Demolition derbies are generally held in water-drenched open fields or dirt tracks. The rules vary for each event, but each driver is typically required to slam into another driver every two minutes or be disqualified for sandbagging, meaning that they deliberately underperformed to gain an unfair advantage. Some renowned demolition derby events include:

  • Bash for Cash in Washington Court House, Ohio
  • Blizzard Bash in Topeka, Kansas
  • Colorado State Fair at Budweiser Rodeo Arena
  • Erie County Fair in Hamburg, New York
  • Fall Brawl in Lindsay, Ontario
  • Orange Crush Demolition Derby in Costa Mesa, California

Stock Car Racing: Round and Round We Go

Image courtesy of Morio on Wikipedia, hosted under CC BY-SA 3.0.
Image courtesy of Morio on Wikipedia, hosted under CC BY-SA 3.0.

Stock car racing is one of the most beloved extreme motorsports: it traditionally involves drivers completing a number of laps around an oval track that stretches 0.25 to 2.66 miles. The modified stock vehicles used in such races can produce 860 to 900 horsepower. The driver who completes the laps and crosses the finish line first will win. The number of laps varies and ranges between 200 and 600 miles for each race.

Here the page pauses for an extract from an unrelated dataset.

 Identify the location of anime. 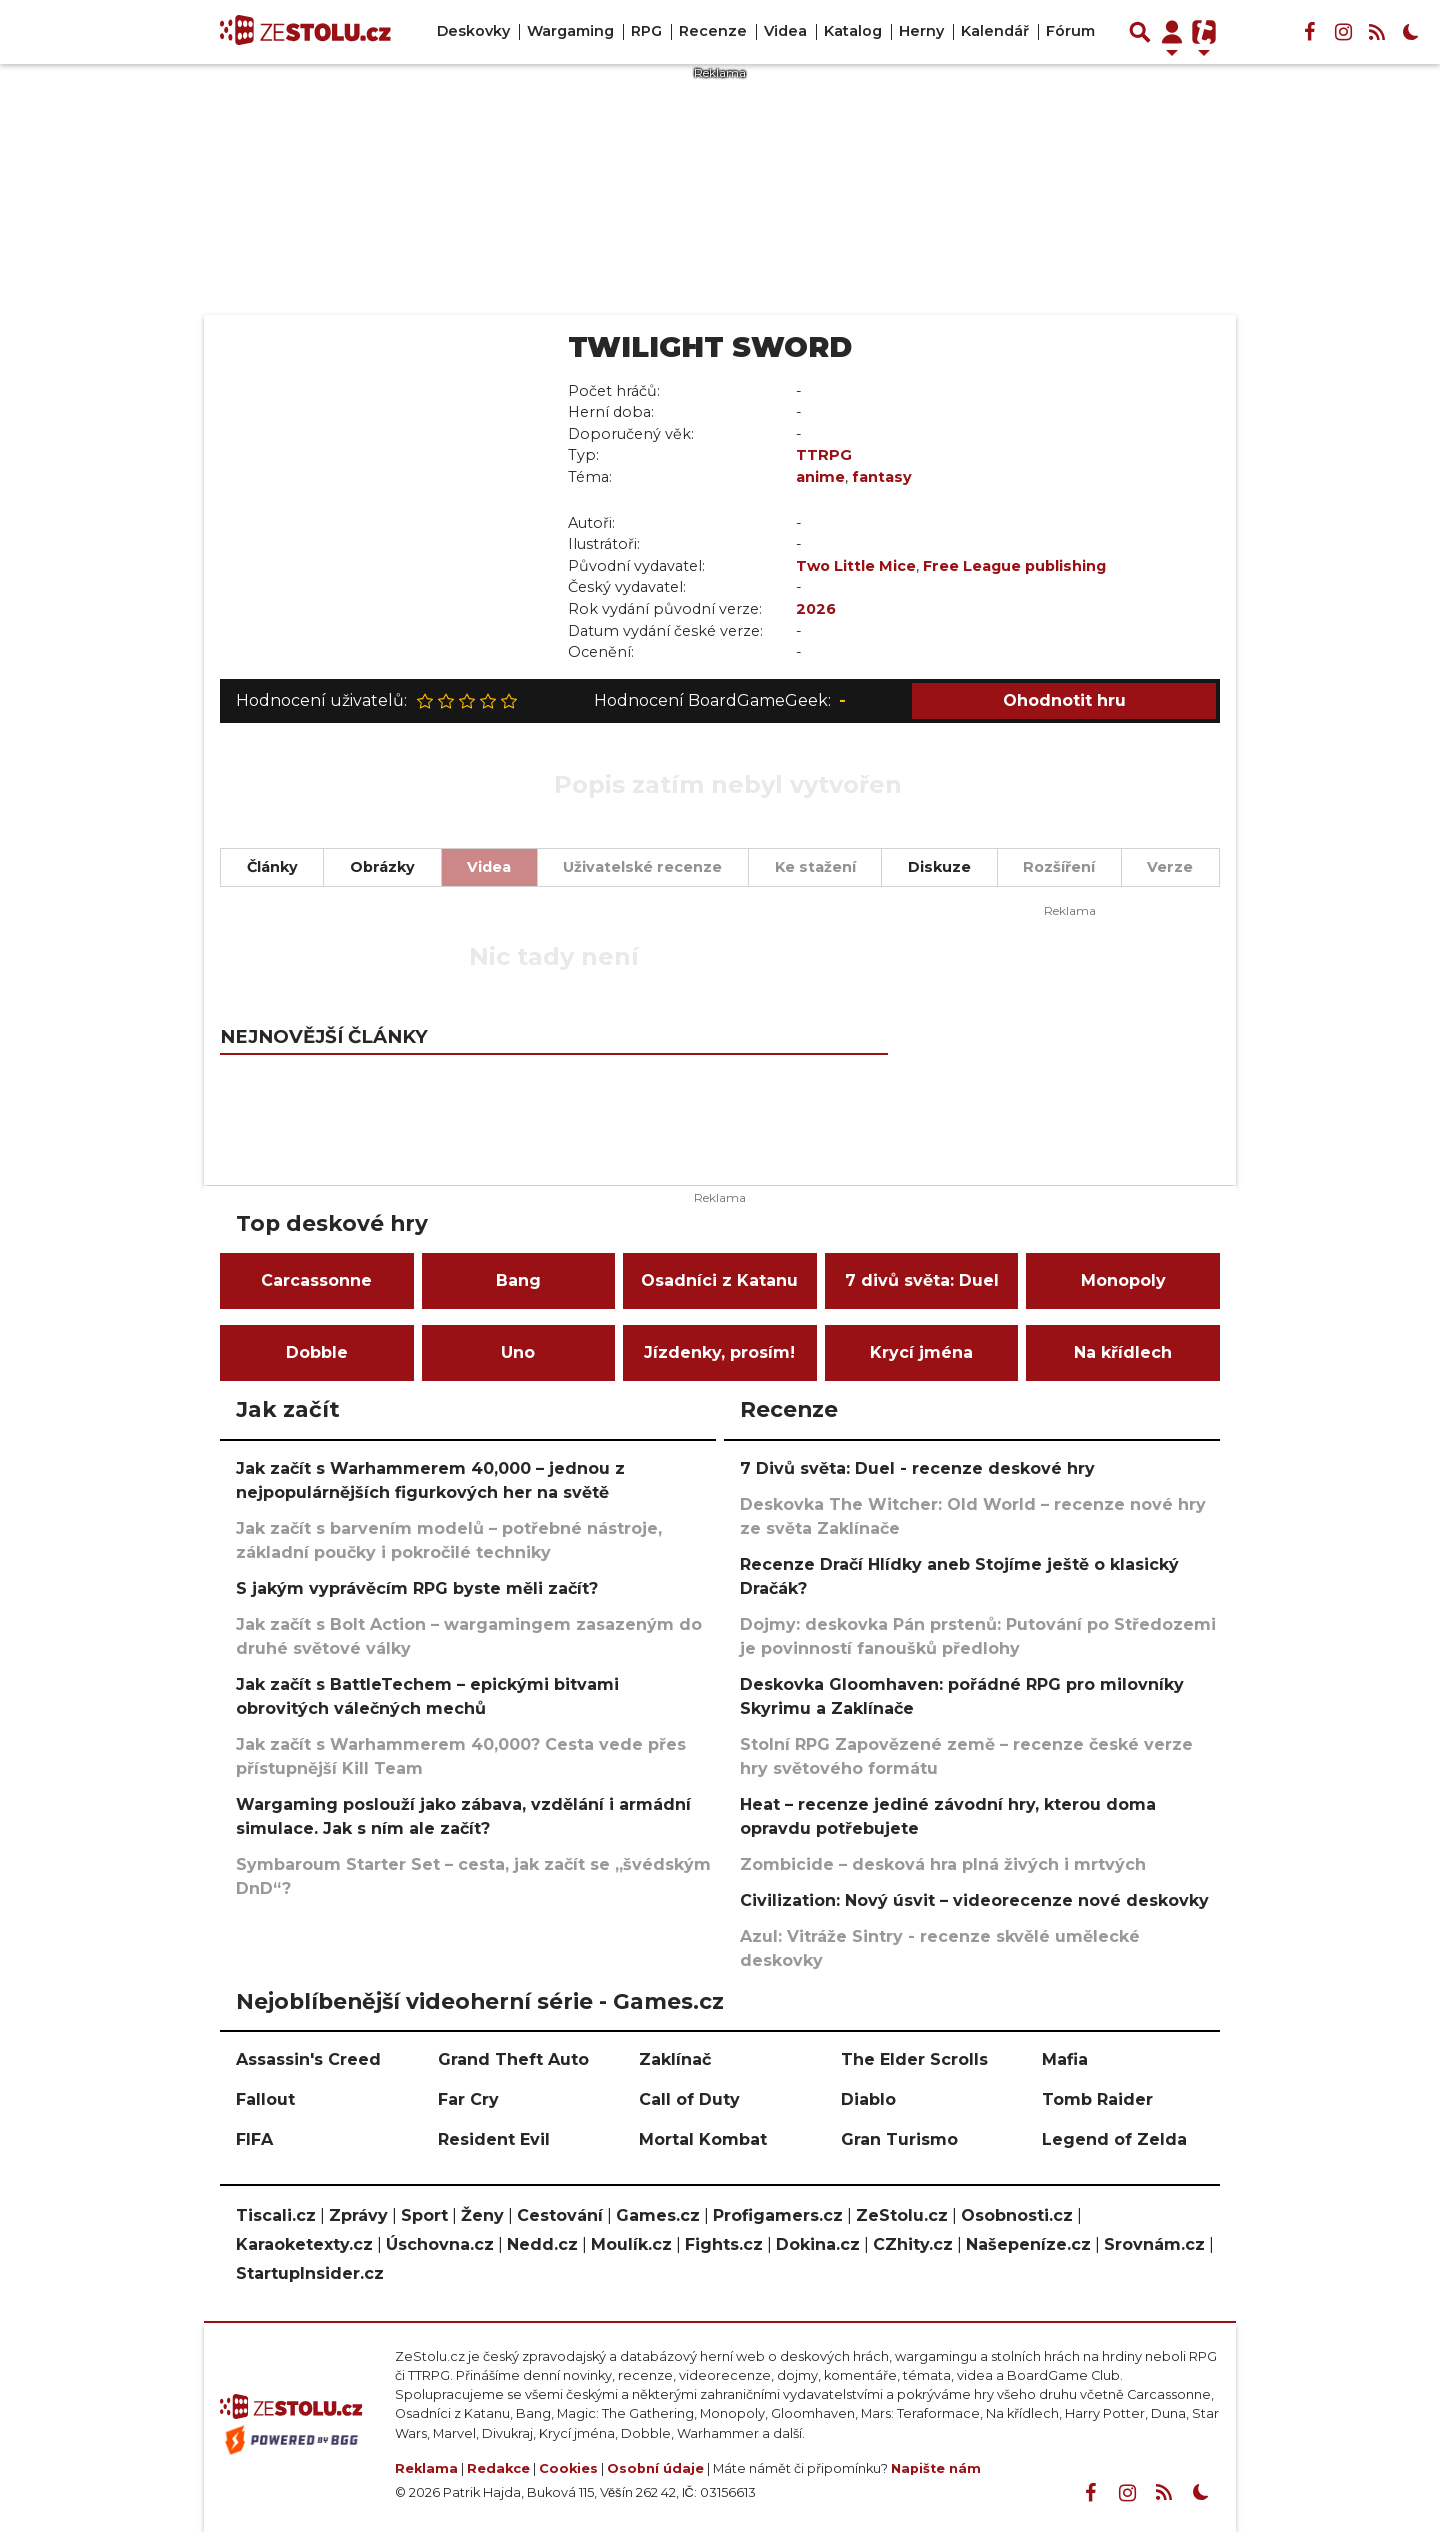 (820, 477). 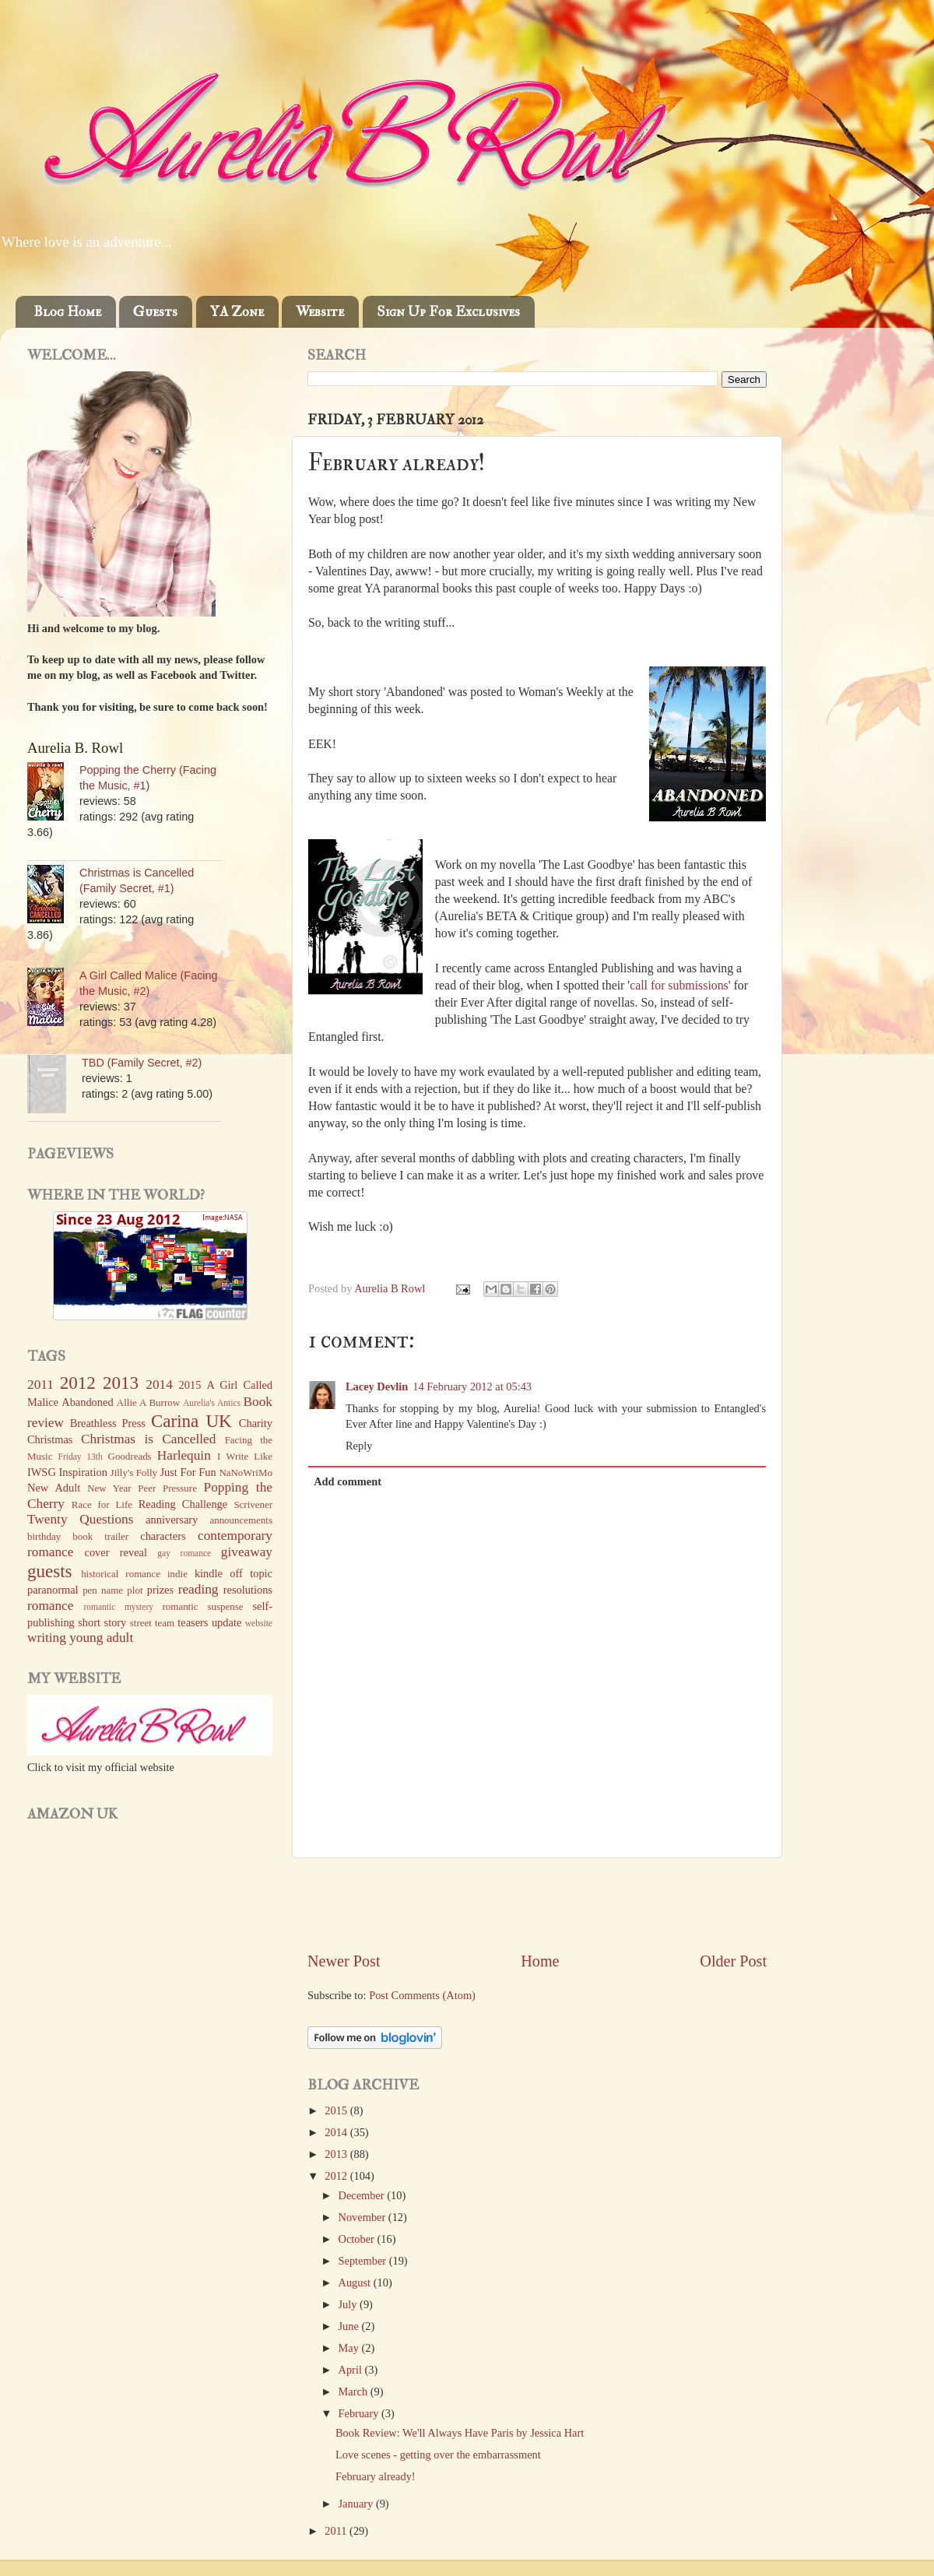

The intense conditions of driving at over 200 mph are dangerous, so the stock cars are modified with special tires, engine specifications and special interior equipment to keep the drivers safe. Crashes between vehicles can end up in flames and may be fatal.

Although stock car racing is predominantly an American and Canadian sport, varied forms can be found in Australia and New Zealand. The U.S. NASCAR is its biggest governing body in the world, and its top level professional series, the Sprint Cup Series, has made the sport tremendously popular. The most high-profile stock car races include the Alabama 500, Brickyard 400 and Daytona 500.

The levels of extremity in motorsports vary from driving around a fierce track to traversing rough terrain for several days.

Which of these extreme motorsports or others do you believe are the most extreme?

Do you have a favorite among these motorsports?

Have you attended a motorsport event in person? Which one was it?